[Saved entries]
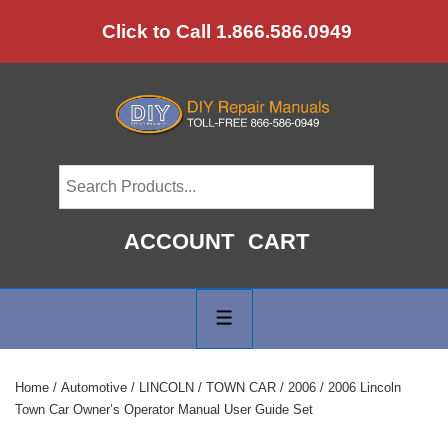
↓
Click to Call 1.866.586.0949
Skip
to
Main
Content
ACCOUNT
CART
Main
Navigation
MENU
Home
/
Automotive
/
LINCOLN
/
TOWN CAR
/
2006
/ 2006 Lincoln
Town Car Owner’s Operator Manual User Guide Set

### Task details
An exact copy of every entry, pictures left out, is what to write here.

### Answer section
↓
Click to Call 1.866.586.0949
Skip
to
Main
Content
ACCOUNT
CART
Main
Navigation
MENU
Home
/
Automotive
/
LINCOLN
/
TOWN CAR
/
2006
/ 2006 Lincoln
Town Car Owner’s Operator Manual User Guide Set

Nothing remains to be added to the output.